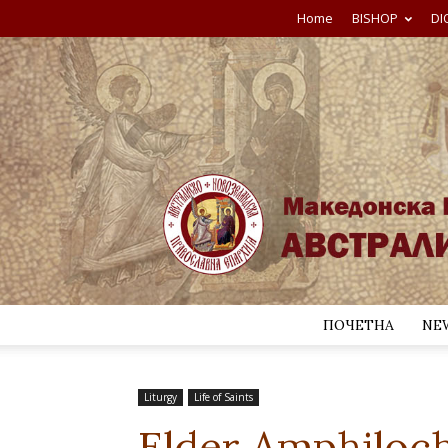
Home
BISHOP
DI
ПОЧЕТНА
NE
Liturgy
Life of Saints
Elder Amphiloch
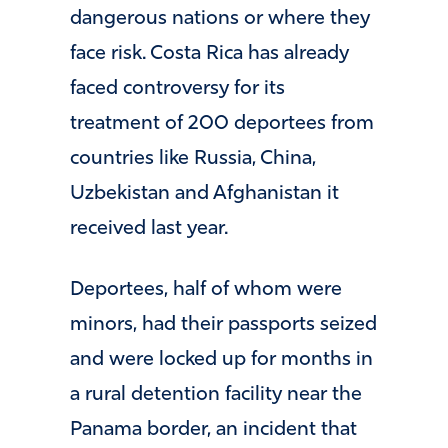
dangerous nations or where they
face risk. Costa Rica has already
faced controversy for its
treatment of 200 deportees from
countries like Russia, China,
Uzbekistan and Afghanistan it
received last year.
Deportees, half of whom were
minors, had their passports seized
and were locked up for months in
a rural detention facility near the
Panama border, an incident that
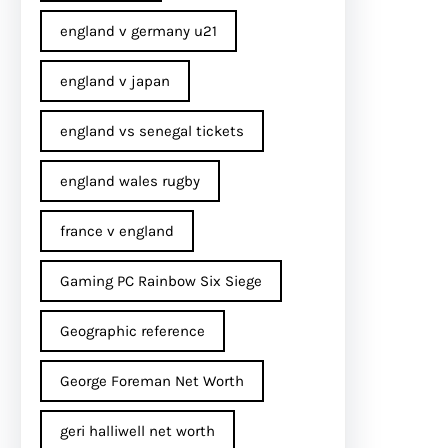
england v germany u21
england v japan
england vs senegal tickets
england wales rugby
france v england
Gaming PC Rainbow Six Siege
Geographic reference
George Foreman Net Worth
geri halliwell net worth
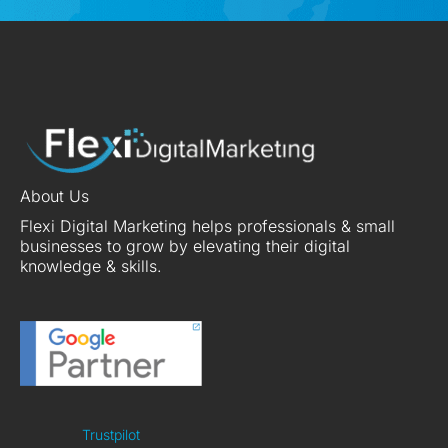
About Us
Flexi Digital Marketing helps professionals & small
businesses to grow by elevating their digital
knowledge & skills.
Trustpilot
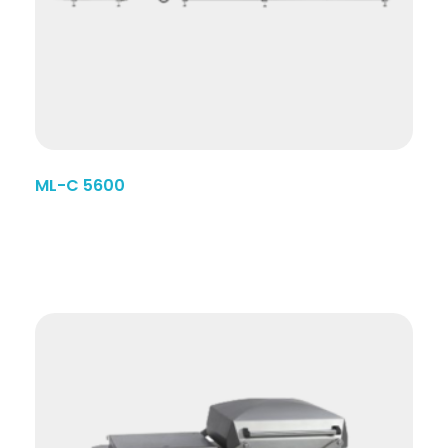
ML-C 5600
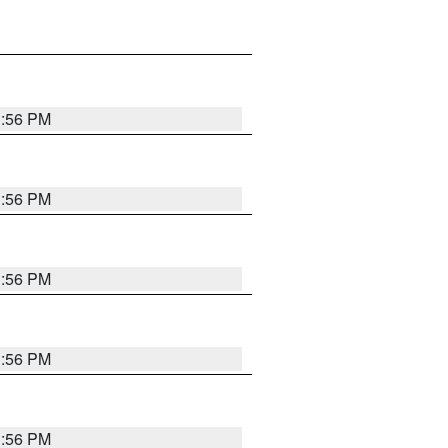
3:56 PM
3:56 PM
3:56 PM
3:56 PM
3:56 PM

----

WORK ORDER »
From the line with "businesses to grow by elevating their digital" to the final line of the records, inclusive, set down the lines exactly and add nothing; leave every picture out.

YOUR SOLUTION »
businesses to grow by elevating their digital
knowledge & skills.
Trustpilot
ML-C 5600
3:56 PM
3:56 PM
3:56 PM
3:56 PM
3:56 PM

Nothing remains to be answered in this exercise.